Metro managed to meet its deadline for raising debt capital on Wednesday, with a £350m bond. But paying a 9.5% coupon for senior debt is a heavy price when the Bank of England base rate is 0.75%.
The share price nevertheless jumped by around a fifth, erasing some of the losses after its failed attempt to raise the debt last week. While the bank did not appear to be on the brink of an actual capital or liquidity squeeze, for shareholders its compliance with minimum requirements for own funds and eligible liabilities (MREL) was key to its viability.
Meanwhile, earlier this year Deutsche’s ability to carry out its planned restructuring was made “more feasible” by a rule change giving it more freedom to pay coupons on additional tier one bonds, its finance chief said. Otherwise, the restructuring costs could have prevented it servicing the bonds, shutting it out of that critical market.
Tougher capital requirements are designed to make banks less likely to fail, and make failure less burdensome for the state. It comes at a time of low rates. While this may entice yield-hungry investors to riskier debt, more fundamentally it challenges banks’ entire business models.
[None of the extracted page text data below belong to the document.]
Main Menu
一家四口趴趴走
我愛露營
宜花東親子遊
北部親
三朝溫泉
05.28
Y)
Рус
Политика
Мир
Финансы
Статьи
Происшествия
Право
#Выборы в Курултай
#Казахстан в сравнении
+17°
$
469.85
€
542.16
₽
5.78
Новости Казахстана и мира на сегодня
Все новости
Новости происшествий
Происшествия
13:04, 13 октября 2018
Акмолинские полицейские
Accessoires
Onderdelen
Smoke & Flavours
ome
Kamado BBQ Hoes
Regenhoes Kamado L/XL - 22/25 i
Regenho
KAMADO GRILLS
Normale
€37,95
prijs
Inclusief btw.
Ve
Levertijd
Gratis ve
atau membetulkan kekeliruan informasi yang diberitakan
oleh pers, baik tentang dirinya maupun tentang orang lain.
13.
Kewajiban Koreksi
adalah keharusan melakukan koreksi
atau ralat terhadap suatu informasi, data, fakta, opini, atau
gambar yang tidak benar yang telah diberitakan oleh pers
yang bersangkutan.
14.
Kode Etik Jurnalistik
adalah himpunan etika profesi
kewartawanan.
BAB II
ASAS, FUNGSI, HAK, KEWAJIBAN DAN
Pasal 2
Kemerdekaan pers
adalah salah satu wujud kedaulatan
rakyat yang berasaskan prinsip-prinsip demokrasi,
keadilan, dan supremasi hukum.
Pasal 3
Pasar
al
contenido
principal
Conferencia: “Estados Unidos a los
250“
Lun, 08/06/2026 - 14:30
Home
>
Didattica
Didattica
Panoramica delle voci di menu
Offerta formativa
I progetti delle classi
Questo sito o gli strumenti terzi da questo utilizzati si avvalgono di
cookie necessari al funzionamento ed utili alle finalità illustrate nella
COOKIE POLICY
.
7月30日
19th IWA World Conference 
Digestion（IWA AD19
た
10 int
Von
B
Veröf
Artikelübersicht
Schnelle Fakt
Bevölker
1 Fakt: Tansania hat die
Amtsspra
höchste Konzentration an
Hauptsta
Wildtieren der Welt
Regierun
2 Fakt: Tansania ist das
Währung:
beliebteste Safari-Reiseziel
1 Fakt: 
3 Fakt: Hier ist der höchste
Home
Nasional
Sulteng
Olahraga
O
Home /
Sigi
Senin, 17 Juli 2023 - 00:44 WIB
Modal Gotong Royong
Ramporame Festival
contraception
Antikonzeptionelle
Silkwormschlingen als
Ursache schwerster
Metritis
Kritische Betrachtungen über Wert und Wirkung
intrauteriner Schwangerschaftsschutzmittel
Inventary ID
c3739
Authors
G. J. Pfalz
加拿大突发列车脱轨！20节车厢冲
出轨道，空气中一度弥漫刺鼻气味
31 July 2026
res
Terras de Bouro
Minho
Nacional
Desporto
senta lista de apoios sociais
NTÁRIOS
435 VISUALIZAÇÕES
While the sector as a whole is better capitalised, European regulators have to make a choice for the banks where a regulatory capital issue threatens to be the catalyst for a confidence problem.
Option one: hold fast on the rules and risk a disruptive death spiral, which at least would help push banking consolidation. Option two: ease off on the deadlines and find other ways to help the banks, such as through long-term funding schemes.
The Bank of England may have escaped this choice for now, but unless the rates environment changes, it will crop up in Europe again.